Data in this exercise
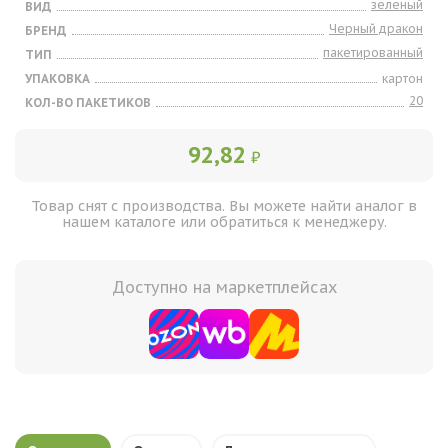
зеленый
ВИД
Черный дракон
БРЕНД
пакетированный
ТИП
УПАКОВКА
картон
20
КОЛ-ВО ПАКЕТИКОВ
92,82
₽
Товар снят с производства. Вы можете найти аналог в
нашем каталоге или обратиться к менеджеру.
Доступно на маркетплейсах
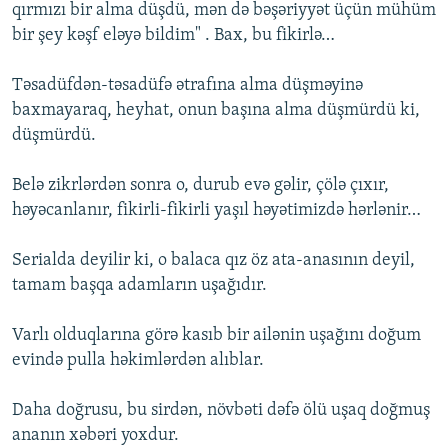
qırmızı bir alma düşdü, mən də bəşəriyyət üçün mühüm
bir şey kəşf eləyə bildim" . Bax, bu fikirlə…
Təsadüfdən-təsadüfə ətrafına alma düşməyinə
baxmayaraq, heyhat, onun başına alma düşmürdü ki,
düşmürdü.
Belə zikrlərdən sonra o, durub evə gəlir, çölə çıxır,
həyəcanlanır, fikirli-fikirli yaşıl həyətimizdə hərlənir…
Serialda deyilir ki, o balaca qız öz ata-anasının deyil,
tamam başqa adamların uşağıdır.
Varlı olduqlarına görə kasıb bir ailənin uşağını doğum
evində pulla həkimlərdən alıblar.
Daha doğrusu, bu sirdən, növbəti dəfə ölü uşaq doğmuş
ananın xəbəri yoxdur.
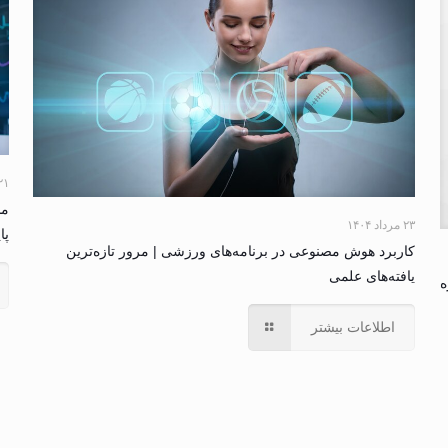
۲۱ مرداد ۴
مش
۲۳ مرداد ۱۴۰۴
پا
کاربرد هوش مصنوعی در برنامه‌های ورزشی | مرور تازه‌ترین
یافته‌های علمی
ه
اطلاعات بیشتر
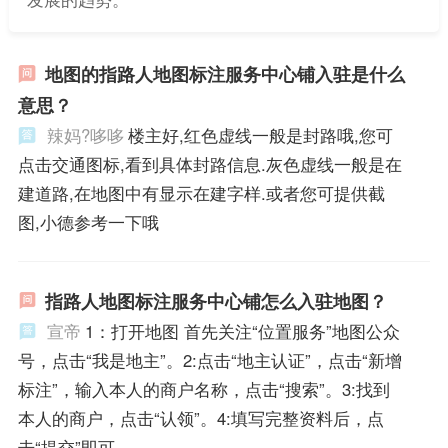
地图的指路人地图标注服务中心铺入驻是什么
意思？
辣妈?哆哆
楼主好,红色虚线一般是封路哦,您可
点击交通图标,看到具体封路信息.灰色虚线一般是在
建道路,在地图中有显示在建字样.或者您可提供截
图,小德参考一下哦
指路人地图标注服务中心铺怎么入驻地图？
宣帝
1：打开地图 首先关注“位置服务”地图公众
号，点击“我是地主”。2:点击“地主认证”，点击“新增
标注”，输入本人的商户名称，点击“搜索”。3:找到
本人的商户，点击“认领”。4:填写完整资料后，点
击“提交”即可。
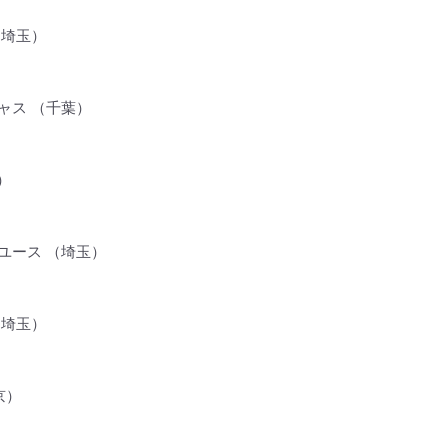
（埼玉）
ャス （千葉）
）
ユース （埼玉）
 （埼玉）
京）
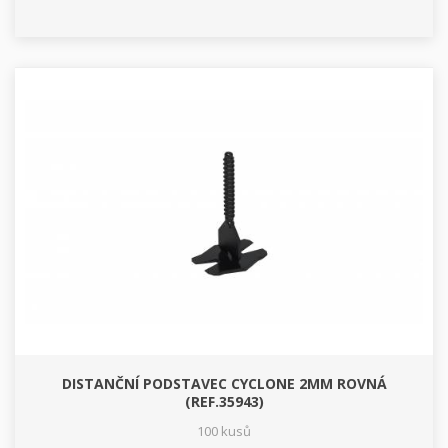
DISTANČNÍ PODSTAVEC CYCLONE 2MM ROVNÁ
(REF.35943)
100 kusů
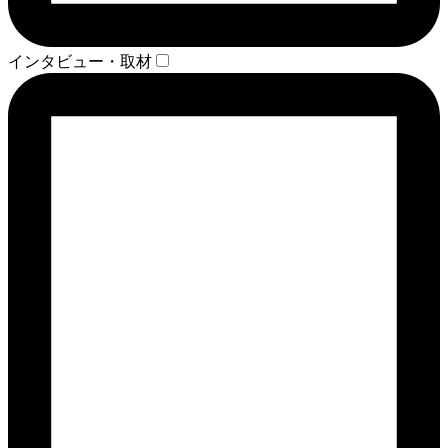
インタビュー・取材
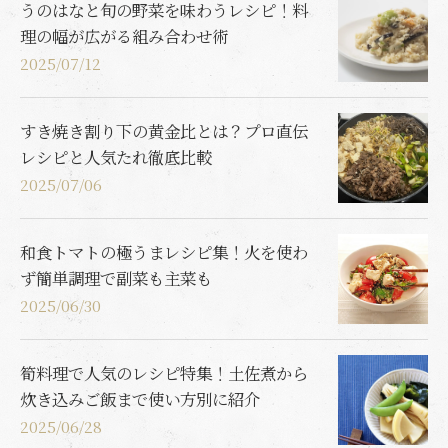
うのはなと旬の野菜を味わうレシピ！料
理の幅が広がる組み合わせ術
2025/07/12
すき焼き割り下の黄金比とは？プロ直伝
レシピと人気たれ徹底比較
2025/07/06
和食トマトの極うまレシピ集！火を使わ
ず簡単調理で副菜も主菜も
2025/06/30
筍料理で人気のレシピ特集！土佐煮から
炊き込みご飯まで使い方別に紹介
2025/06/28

Required action
Start with the line holding "(REF.35943)" and repeat exactly every line through the final line of the records above, but no pictures and nothing more.

Expected answer
(REF.35943)
100 kusů
インタビュー・取材
うのはなと旬の野菜を味わうレシピ！料
理の幅が広がる組み合わせ術
2025/07/12
すき焼き割り下の黄金比とは？プロ直伝
レシピと人気たれ徹底比較
2025/07/06
和食トマトの極うまレシピ集！火を使わ
ず簡単調理で副菜も主菜も
2025/06/30
筍料理で人気のレシピ特集！土佐煮から
炊き込みご飯まで使い方別に紹介
2025/06/28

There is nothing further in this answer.